The immense gap in levying of punishment plays a major role in our social decision of who is prone to criminal behavior, even before an act is ever committed. It effects who gets stopped and frisked allowing an officer to find their common possession level drug crime, and who does not. Who is seen as integral to the home as a parent and given probation, and who is not. Who is seen as safe, and who is not. Effectively, who is seen as a valuable part of our society, and who is deemed expendable. Imprisonment inequity is one of the foundational pillars of the American mass incarceration model. In a growing sense fairness for all seems more illusory than actual.

Part of the issue is our incarceration system is now burdened with quotas built into many private prison agreements with state governments. As shown in the piece, “Prison Quotas Push Lawmakers To Fill Beds”

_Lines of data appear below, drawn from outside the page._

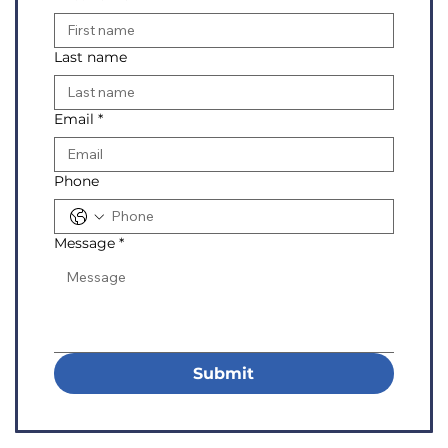
Last name
Email
*
Phone
Message
*
Submit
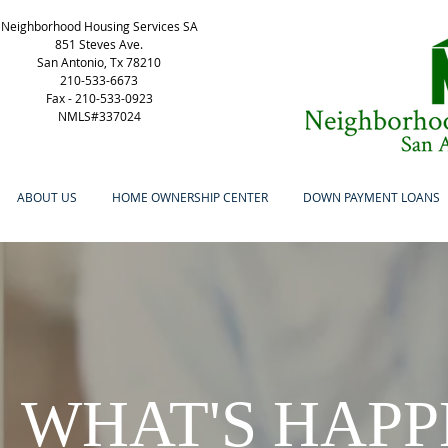
Neighborhood Housing Services SA
851 Steves Ave.
San Antonio, Tx 78210
210-533-6673
Fax -
210-533-0923
NMLS#337024
ABOUT US
HOME OWNERSHIP CENTER
DOWN PAYMENT LOANS
WHAT'S HAPP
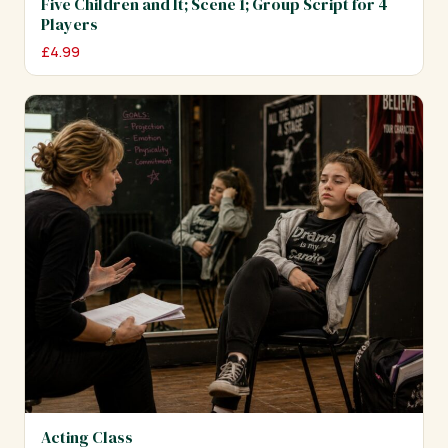
Five Children and It; Scene 1; Group Script for 4
Players
£
4.99
Acting Class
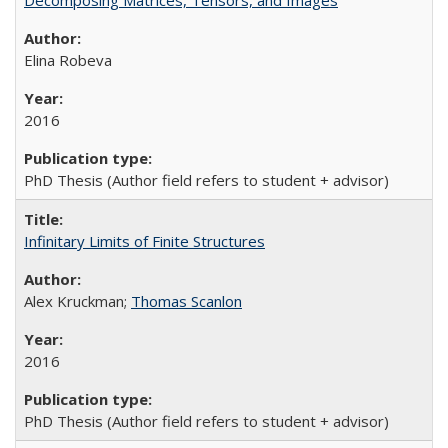
Decomposing Matrices, Tensors, and Images
Elina Robeva
2016
PhD Thesis (Author field refers to student + advisor)
Infinitary Limits of Finite Structures
Alex Kruckman;
Thomas Scanlon
2016
PhD Thesis (Author field refers to student + advisor)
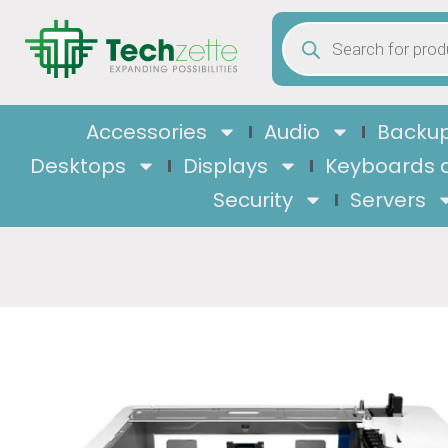
Accessories
Audio
Backup
Desktops
Displays
Keyboards 
Security
Servers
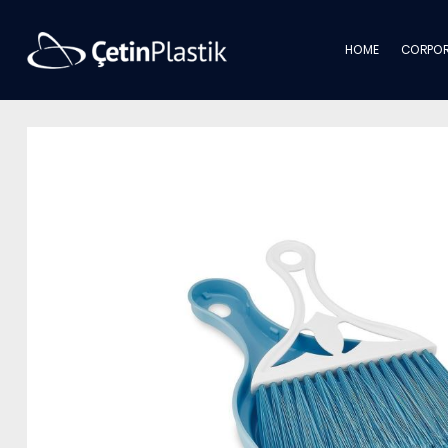
HOME
CORPOR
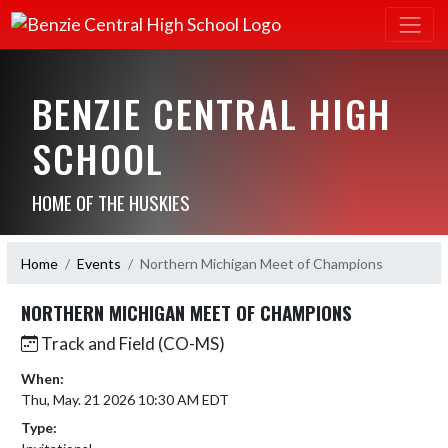
BENZIE CENTRAL HIGH
SCHOOL
HOME OF THE HUSKIES
Home
Events
Northern Michigan Meet of Champions
NORTHERN MICHIGAN MEET OF CHAMPIONS
Track and Field (CO-MS)
When:
Thu, May. 21 2026 10:30 AM EDT
Type:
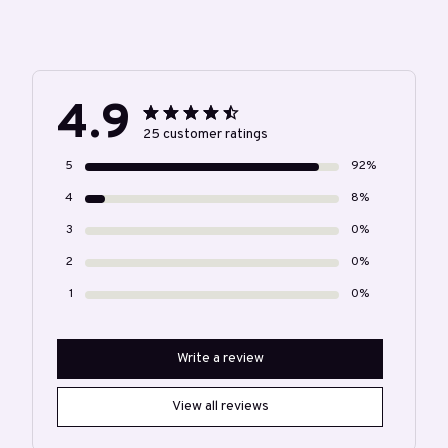
4.9
25 customer ratings
5
92%
4
8%
3
0%
2
0%
1
0%
Write a review
View all reviews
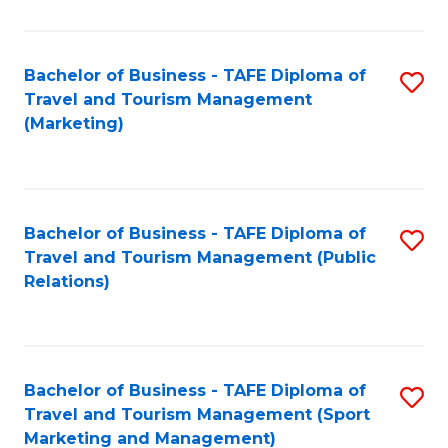
Fa
Bachelor of Business - TAFE Diploma of
S
Travel and Tourism Management
to
(Marketing)
C
Fa
Bachelor of Business - TAFE Diploma of
S
Travel and Tourism Management (Public
to
Relations)
C
Fa
Bachelor of Business - TAFE Diploma of
S
Travel and Tourism Management (Sport
to
Marketing and Management)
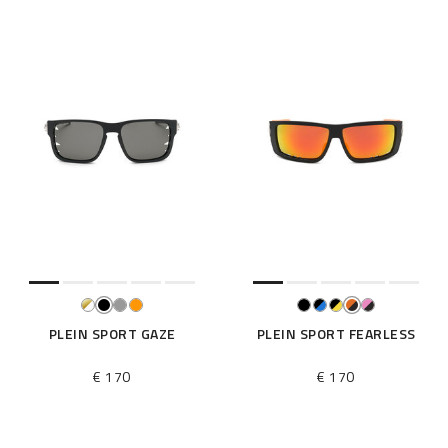
PLEIN SPORT GAZE
PLEIN SPORT FEARLESS
€ 170
€ 170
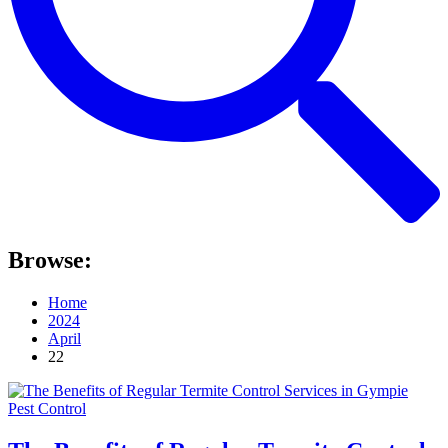
Browse:
Home
2024
April
22
Pest Control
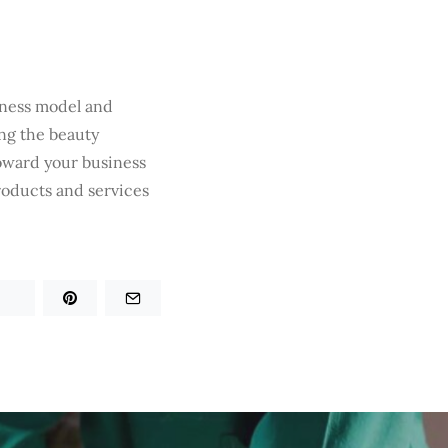
iness model and
ng the beauty
toward your business
roducts and services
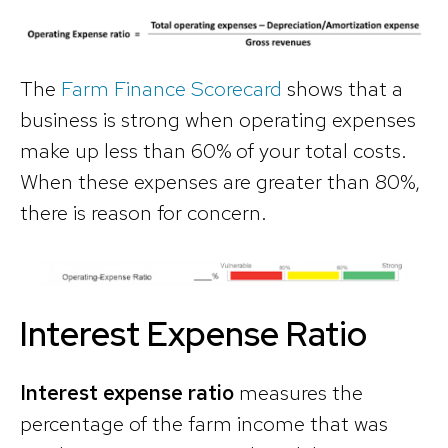
The
Farm Finance Scorecard
shows that a
business is strong when operating expenses
make up less than 60% of your total costs.
When these expenses are greater than 80%,
there is reason for concern.
Interest Expense Ratio
Interest expense ratio
measures the
percentage of the farm income that was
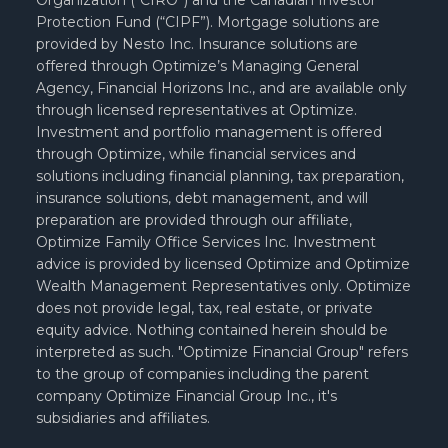
Organization (“CIRO”) and the Canadian Investor
Protection Fund (“CIPF”). Mortgage solutions are
provided by Nesto Inc. Insurance solutions are
offered through Optimize’s Managing General
Agency, Financial Horizons Inc., and are available only
through licensed representatives at Optimize.
Investment and portfolio management is offered
through Optimize, while financial services and
solutions including financial planning, tax preparation,
insurance solutions, debt management, and will
preparation are provided through our affiliate,
Optimize Family Office Services Inc. Investment
advice is provided by licensed Optimize and Optimize
Wealth Management Representatives only. Optimize
does not provide legal, tax, real estate, or private
equity advice. Nothing contained herein should be
interpreted as such. "Optimize Financial Group" refers
to the group of companies including the parent
company Optimize Financial Group Inc., it's
subsidiaries and affiliates.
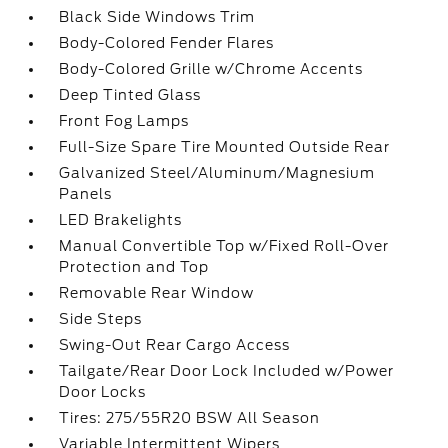
Black Side Windows Trim
Body-Colored Fender Flares
Body-Colored Grille w/Chrome Accents
Deep Tinted Glass
Front Fog Lamps
Full-Size Spare Tire Mounted Outside Rear
Galvanized Steel/Aluminum/Magnesium
Panels
LED Brakelights
Manual Convertible Top w/Fixed Roll-Over
Protection and Top
Removable Rear Window
Side Steps
Swing-Out Rear Cargo Access
Tailgate/Rear Door Lock Included w/Power
Door Locks
Tires: 275/55R20 BSW All Season
Variable Intermittent Wipers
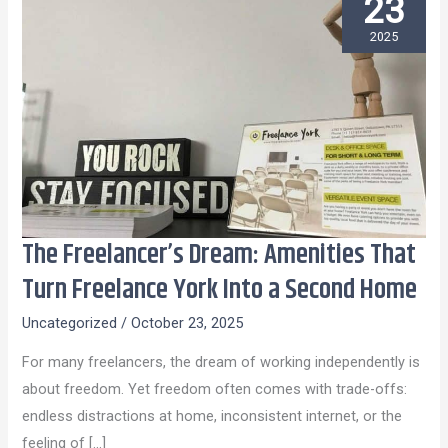
23
2025
The Freelancer’s Dream: Amenities That
The
Freelancer’s
Turn Freelance York Into a Second Home
Dream:
Uncategorized
/
October 23, 2025
Amenities
That
For many freelancers, the dream of working independently is
Turn
about freedom. Yet freedom often comes with trade-offs:
Freelance
endless distractions at home, inconsistent internet, or the
York
feeling of […]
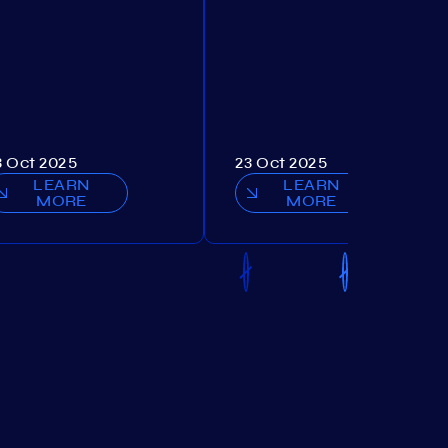
3 Oct 2025
23 Oct 2025
LEARN
LEARN
MORE
MORE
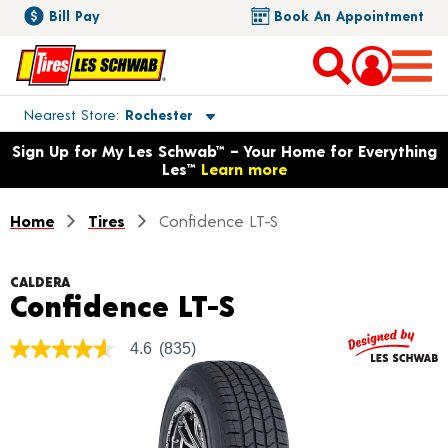
Bill Pay
Book An Appointment
Toggle store location details
Nearest Store
Rochester
Opens warranty information dialog with language options
Sign Up for My Les Schwab™ – Your Home for Everything
Les™
Learn more
Home
Tires
Confidence LT-S
CALDERA
Product Detail
Confidence LT-S
4.6
(835)
4.6
out
of
5
stars,
average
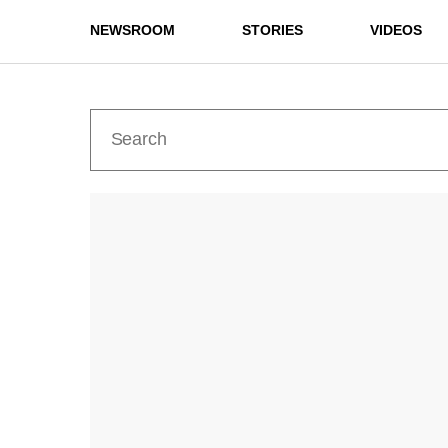
NEWSROOM
STORIES
VIDEOS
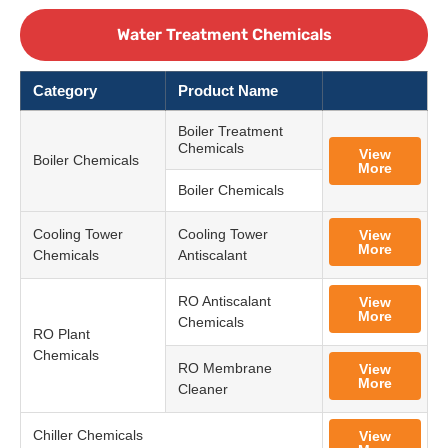
Water Treatment Chemicals
Category
Product Name
Boiler Treatment
Chemicals
View
Boiler Chemicals
More
Boiler Chemicals
Cooling Tower
Cooling Tower
View
More
Chemicals
Antiscalant
RO Antiscalant
View
More
Chemicals
RO Plant
Chemicals
RO Membrane
View
More
Cleaner
Chiller Chemicals
View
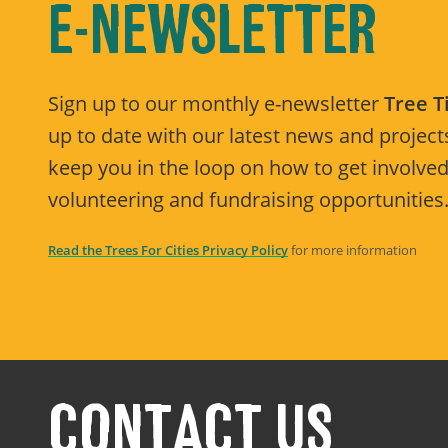
E-NEWSLETTER
Sign up to our monthly e-newsletter
Tree 
up to date with our latest news and projects
keep you in the loop on how to get involved
volunteering and fundraising opportunities
Read the Trees For Cities Privacy Policy
for more information
CONTACT US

Far from the exception, Arizona’s contractually obligated promise to fill prison beds is a common provision in a majority of America’s private prison contracts, according to a public records analysis released today by the advocacy group In the Public Interest. The group reviewed more than 60 contracts between private prison companies and state and local governments across the country, and found language mentioning quotas for prisoners in nearly two-thirds of those analyzed … Private prison corporations emerged in the 1980s and 1990s, at a time when crime rates were soaring and states were scrambling to keep up with surging prison populations. Lawmakers needed quick alternatives, and looked to private prisons as an overflow valve to house inmates who were overcrowding the existing state systems.

But as state prison populations have started to decline in recent years, advocates point to occupancy guarantees as long-term obligations that raise core questions about who benefits from the service: the state, or the prison contractor?

The problem is as a society we don’t commit enough crimes to service the prison population numbers that states agreed upon in these contracts. How did we get to the place we are at now? Where effectively, it has been deemed the lives of young Black men are the sacrificial lamb to cover the shortfall in these contractual prison debts that are now due.